[Edited thanks to MOMO's comment]
Bad notations (which appear in OP) would cause lots of confusion. I would try to be careful with the writing.
(a) What one wants to calculate is the conditional probability
$$
P(\textrm{A wins}\mid \textrm{A plays first}).
$$
Instead of working with the formula in the definition of conditional probability
$$
P(C\mid D)=\frac{P(C\wedge D)}{P(D)},
$$
we work with the probability measure $P(\cdot\mid \textrm{A plays first})$ instead. The "conditional event" that "A wins" is the disjoint union of the following events:
A1;
A0B0A1;
A0B0A0B0A1;
...
the probability of which can thus be calculated as
$$
\begin{align}
&P(\textrm{A wins}\mid \textrm{A plays first})\\
=&\sum_{k=0}^\infty P(N=2k+1\mid\textrm{A plays first})\\
=&p(1+x+x^2+\cdots)=\frac{p}{1-x}
\end{align}
$$
where $x=(1-p)(1-q)$ and $N$ denotes the number of plays. Note that we explicitly assume that the event that "A (B) wins in a single play" is independent of the event "A plays first".

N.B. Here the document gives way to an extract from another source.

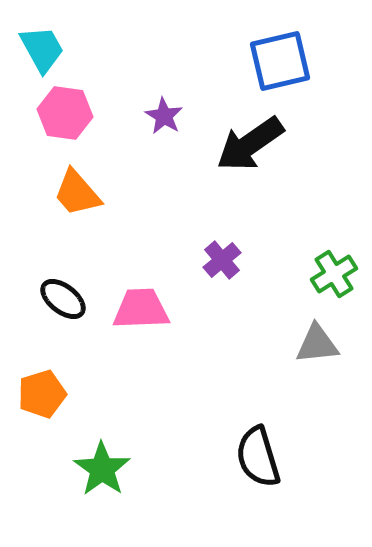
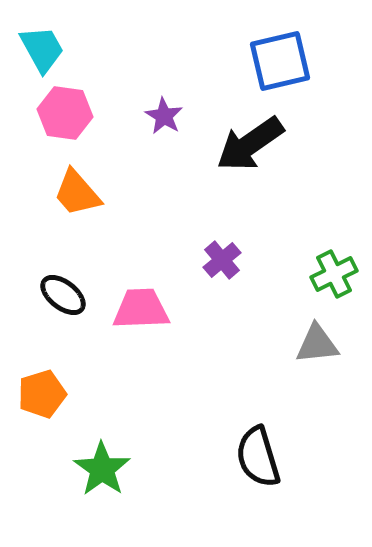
green cross: rotated 6 degrees clockwise
black ellipse: moved 4 px up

(b) This problem is ambiguous. It could possibly mean the following two cases:
- $E(N\mid\textrm{A wins})$
- $E(N\mid\textrm{A wins and A plays first})$
In the first case, without knowing the probability of who plays first, one does not have enough information to answer it. Suppose we are doing the second one. Then one should work on the conditional distribution of $N$, namely, find $P(N=k\mid\textrm{A wins and A plays first})$. Denote the event that A wins as $A_W$ and the event that A plays first as $A_F$.
Now we should work on the probability measure $P(\cdot\mid A_WA_F)$ instead of $P$. In the smaller world "given A wins and A plays first", "B loses a single play" is a sure event. (Note that "A wins" here means "A wins the game", not a single play.)
On the other hand,
$$
P(N=2k+1\mid A_WA_F)=\frac{P(N=2k+1, A_W\mid A_F)}{P(A_W\mid A_F)}
$$
where the denominator is given by (a) and the numerator
$$
P(N=2k+1, A_W\mid A_F)=x^{k}p.
$$
Note in particular that $P(N=2k+1\mid A_WA_F)=0$ for any $k\in\mathbb{Z}_+$.
Now the conditional expectation is given by
$$
E(N\mid A_WA_F)=\sum_{k=0}^\infty(2k+1)P(N=2k+1\mid A_WA_F)
$$
The original wrong answer is as follows
$$
E(N\mid A_WA_F)=\sum_{k=0}^\infty(2k-1)(1-p)^kp.
$$
An easy counter example is that when $q=p=1$, one should have $E(E\mid A_WA_F)=1$, but the result above gives $0$.